Saved entries
'''
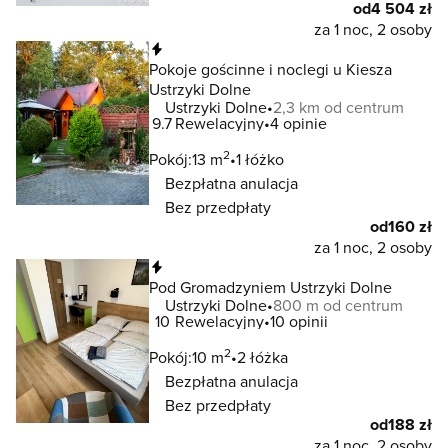
od
4 504 zł
za 1 noc, 2 osoby
Natychmiastowa rezerwacja
Pokoje gościnne i noclegi u Kiesza
Ustrzyki Dolne
Ustrzyki Dolne
2,3 km od centrum
9.7
Rewelacyjny
4 opinie
2
Pokój:
13 m
1 łóżko
Bezpłatna anulacja
Bez przedpłaty
od
160 zł
za 1 noc, 2 osoby
Natychmiastowa rezerwacja
Pod Gromadzyniem Ustrzyki Dolne
Ustrzyki Dolne
800 m od centrum
10
Rewelacyjny
10 opinii
2
Pokój:
10 m
2 łóżka
Bezpłatna anulacja
Bez przedpłaty
od
188 zł
za 1 noc, 2 osoby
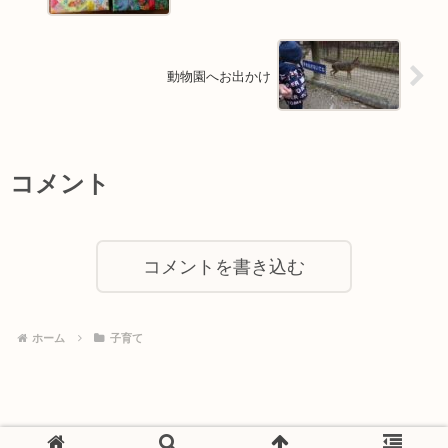
動物園へお出かけ
コメント
コメントを書き込む
ホーム
子育て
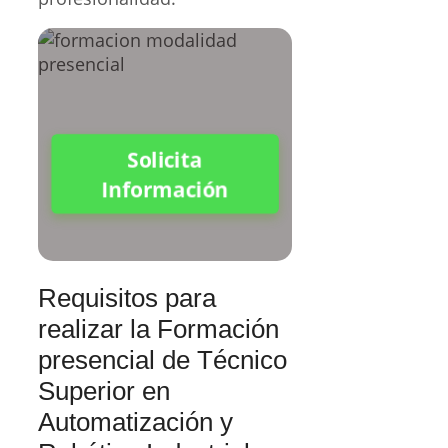
Solicita
Información
Requisitos para
realizar la Formación
presencial de Técnico
Superior en
Automatización y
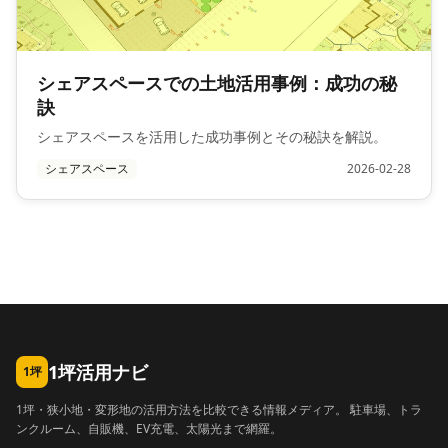
シェアスペースでの土地活用事例：成功の秘
訣
シェアスペースを活用した成功事例とその秘訣を解説。
シェアスペース
2026-02-28
1坪活用ナビ
1坪
1坪・狭小地・変形地の活用方法を比較できる情報メディア。 駐車場、トラ
ンクルーム、自販機、EV充電、太陽光まで網羅。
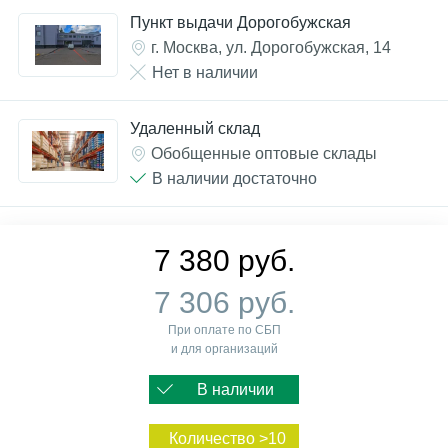
Пункт выдачи Дорогобужская
г. Москва, ул. Дорогобужская, 14
Нет в наличии
Удаленный склад
Обобщенные оптовые склады
В наличии достаточно
7 380 руб.
7 306 руб.
При оплате по СБП
и для организаций
В наличии
Количество >10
'''
A count alone is required. How many lines in the entries contain the string "Дорогобужская"?

▶ [WRITTEN SOLUTION] 2